Every Pilates class is an adventure. The variety of props, machines and equipment this exercise method could feature for every session makes it an exciting, challenging and well-spent hour. By Ivy Ong
Reformers are famous, as well as infamous – it could be argued – in Pilates. This, for good reason: with proper form and good alignment, reformer exercises feel stress-free and are safe to perform while highly effective in strength and stability training. The exercises are dynamic, and they get progressively challenging as the body grows stronger and the muscles ask for more.
What’s fun about working out on the reformer is that the movements flow smoothly. It’s almost like going for a ride except you use your muscles to power the vehicle. As fun as reformers are, Pilates exercises using other apparatus are sometimes left underrated, yet they are just as exciting and effective as doing it on the reformer.
Get Down on the Mat
Mat Pilates forms the foundation of all Pilates exercises done on the reformer and other equipment. If spring tension moves the carriage on the reformer, nothing else but the body provides the tension, the push and the pull, on the mat. This is why there’s an impression that mat Pilates is more difficult – you have to carry your own weight; you have to really be in control of your body.
Using props like the barrel, blocks, a sponge ball, Flex Band, Fitness Circle resistance ring, toning balls or hand weights brings variety to the exercises. These props help target specific muscle groups as well as increase or decrease the intensity of an exercise.
(Caption for picture 1: Sitting on the barrel helps ease tight hip flexors while the sponge ball between the knees facilitates rotation of the trunk.)
Jump onto the Cadillac
The original Cadillac was designed by Joseph Pilates, which was simply a hospital bed with makeshift springs attached to it in its earliest, rudimentary versions. Joseph rehabilitated injured soldiers on these beds during World War I, and he continued to improve upon his ideas until the Cadillac came into being. The Cadillac took on its fancy title because of its many features. Today, no pilates studio is complete without a Cadillac.

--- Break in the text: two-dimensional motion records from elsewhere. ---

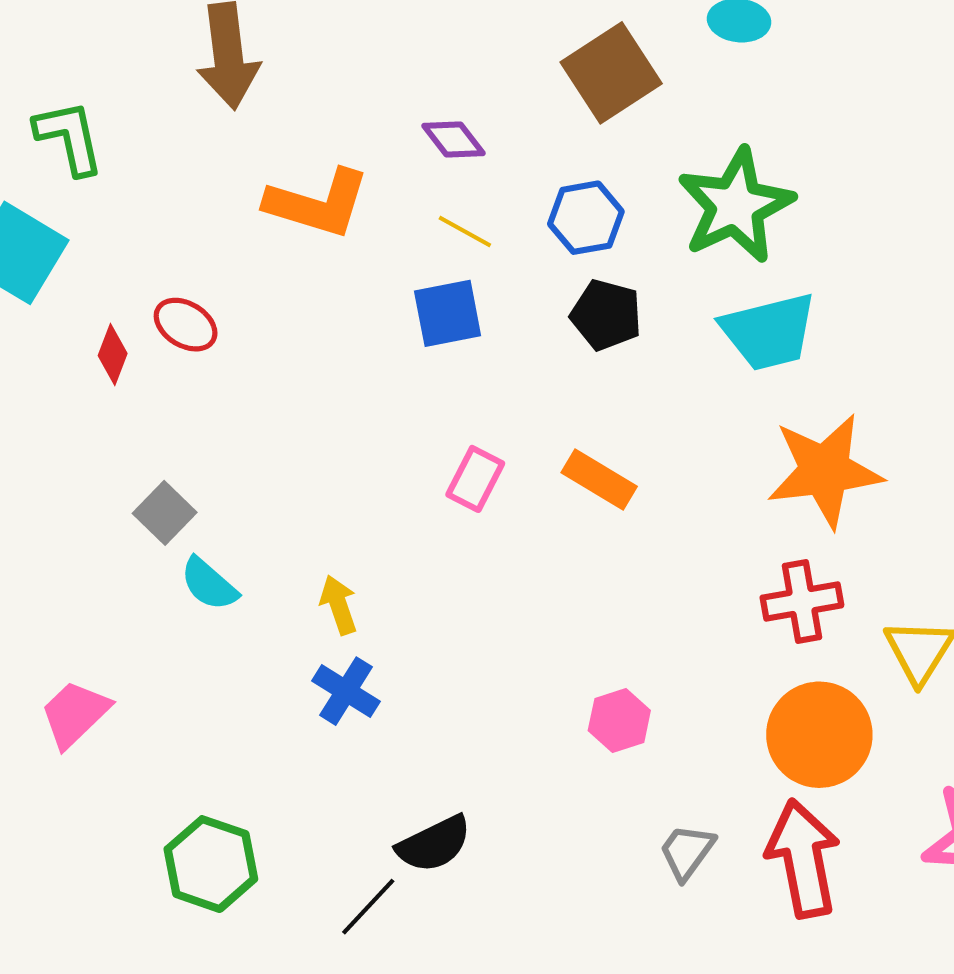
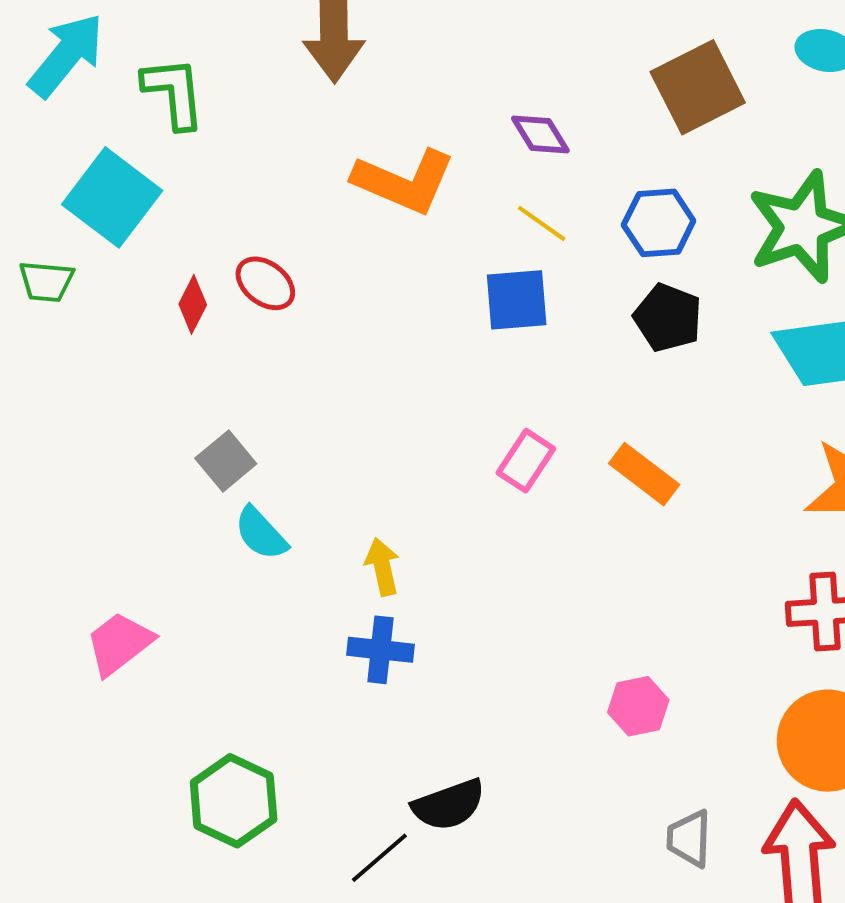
blue cross: (346, 691) -> (381, 650), turned -32
gray trapezoid: (687, 852) -> (689, 838), turned -40

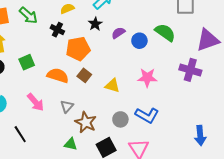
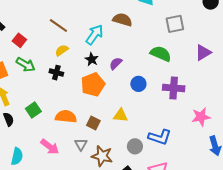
purple triangle: (208, 40) -> (203, 53), size x0.7
blue circle: (139, 41) -> (138, 84), moved
orange pentagon: (78, 49) -> (93, 85), moved
purple cross: (190, 70) -> (174, 88), moved
brown square: (84, 75) -> (93, 123), moved
pink star: (147, 78) -> (201, 117), moved

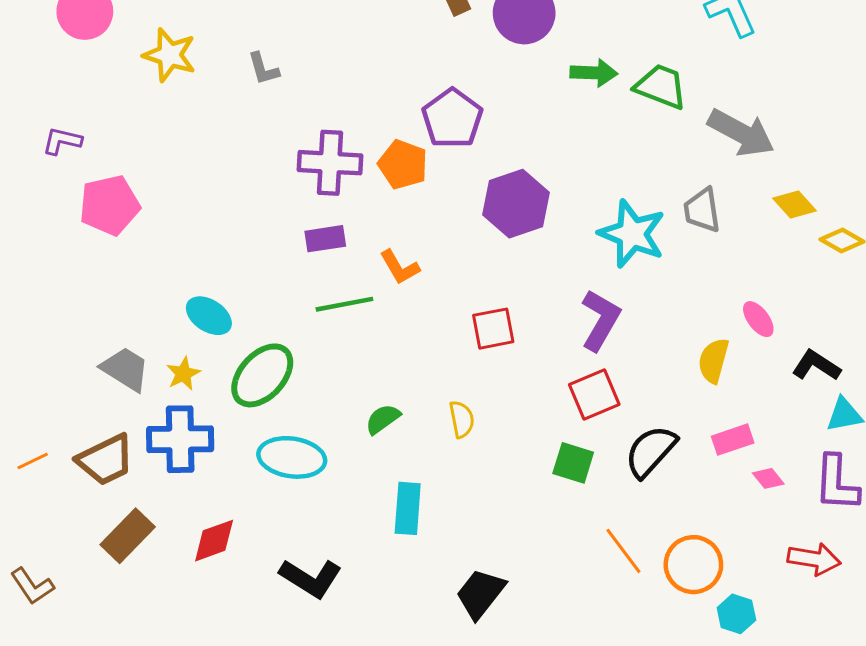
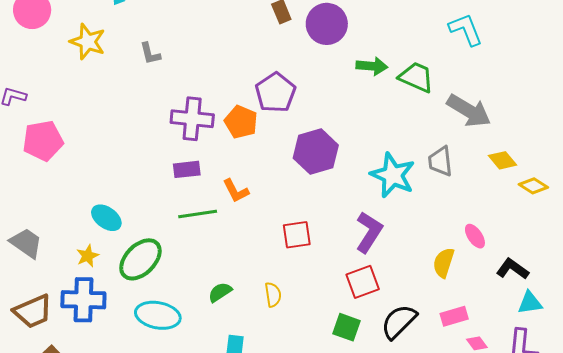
gray trapezoid: (125, 369) -> (26, 243), moved

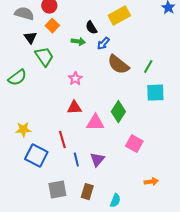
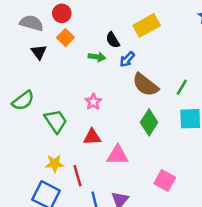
green trapezoid: (44, 57) -> (56, 121), moved
green diamond: (118, 112) -> (149, 122), moved
yellow star: (23, 130) -> (55, 164), moved

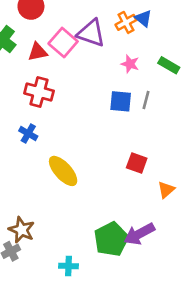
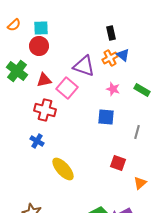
pink square: (63, 42) -> (67, 88), moved
gray line: (146, 100) -> (137, 132), moved

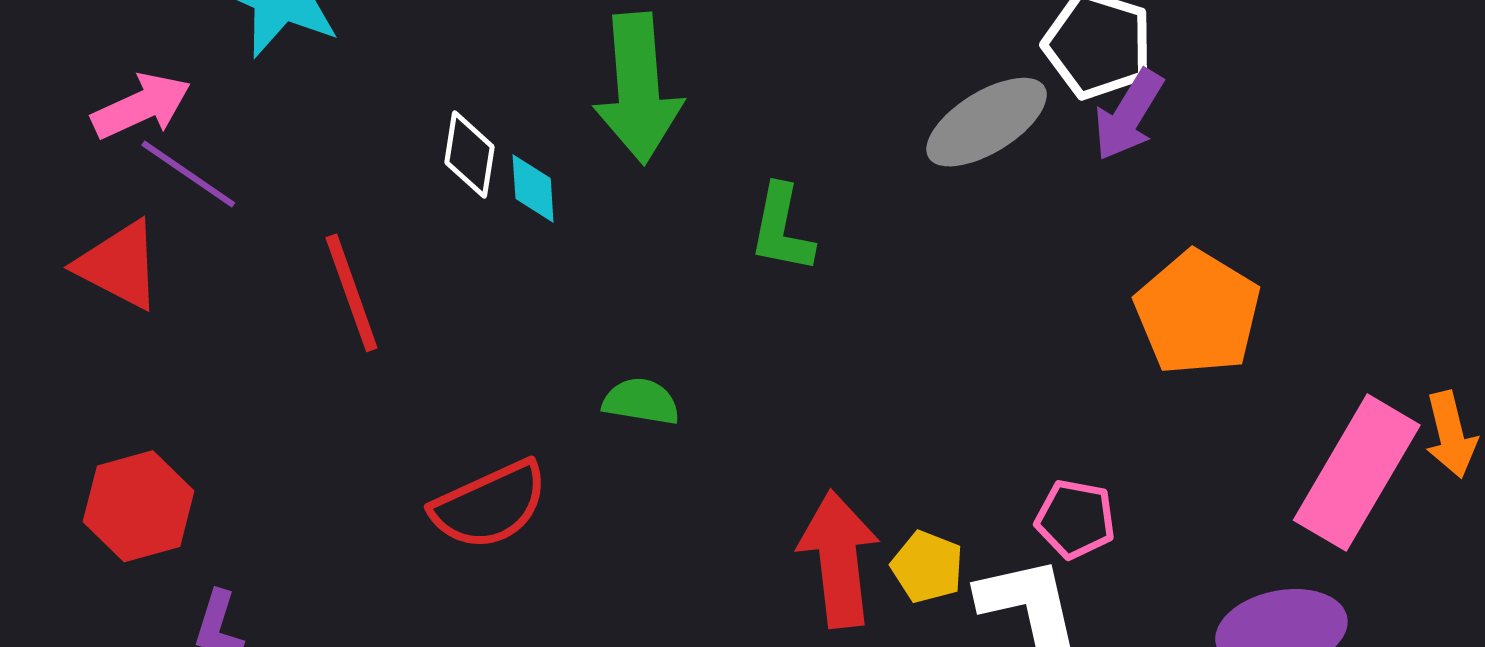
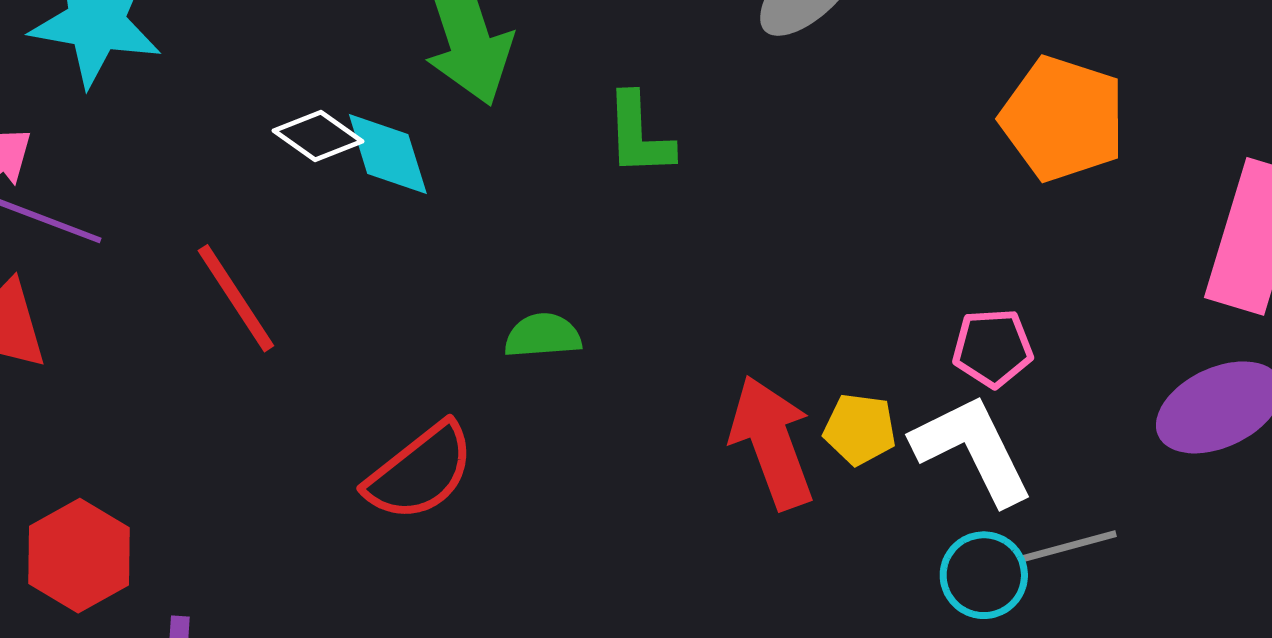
white diamond: (470, 155) -> (318, 136), turned -50
cyan diamond: (533, 189) -> (388, 154), size x1.4

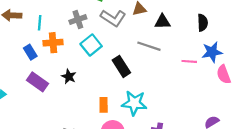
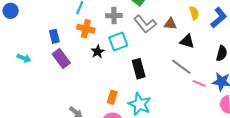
gray line: (149, 46) -> (181, 67), moved
blue rectangle: (30, 52) -> (54, 36), moved
black star: (69, 77) -> (98, 52), moved

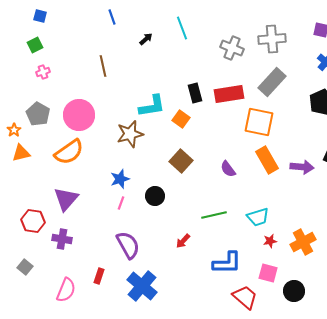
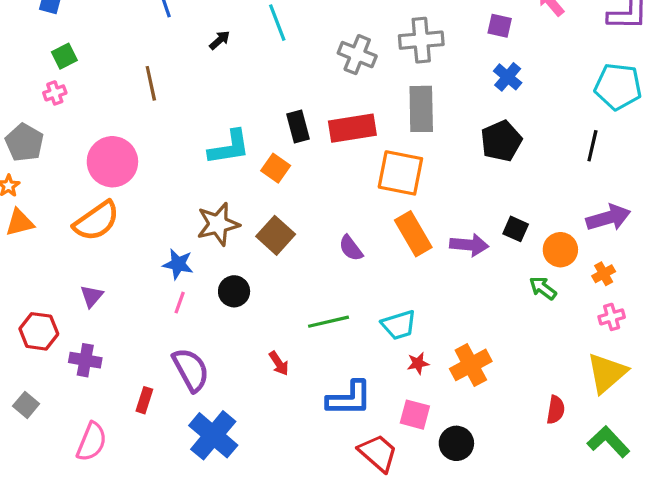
green square: (35, 45) -> (64, 56), moved
gray rectangle: (272, 82) -> (421, 109), turned -44
gray pentagon: (38, 114) -> (24, 143), moved
brown star: (130, 134) -> (218, 224), moved
blue star: (120, 179) -> (178, 264), turned 30
purple triangle: (66, 199) -> (92, 296), size x0.6
red arrow: (183, 241) -> (279, 363), turned -77
red rectangle: (99, 276) -> (144, 400), moved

Though it traces its origins to injury rehabilitation, the Cadillac is not only used to rehabilitate but also to challenge the body more by isolating the muscles. The exercises on the Cadillac use springs that are independent of each other, you have to use the left and right sides of the body equally so you really push them to do the same amount of work.
The Trapeze and Fuzzies are two attachments that go across the top frame of the Cadillac to help you do anything from simple stretches to more intense exercises, i.e. upside down. There is a sense of excitement from being able to do these exercises, because you know that your body has grown stronger – the Hanging Abdominal Curls, for example, is not so much about hanging upside down as having a strong core that enables you to do abdominal crunches without having to be grounded on the mat.
Work on the Chair
The Split-Pedal Stability Chair is a compact apparatus that trains balance and stability as you work on a smaller base of support. You can exercise sitting on the Chair; you can also work lying down or standing at the front, back or sides of it. The Chair is able to isolate the lower and upper body by its design, and the split pedals also allow you to isolate the left and right sides of the body.
Good for people who prefer to exercise stationary and for people who need to stay upright, the Chair can adapt to rehabilitation exercises, pre-natal and post-natal exercises, strength training and athletic conditioning.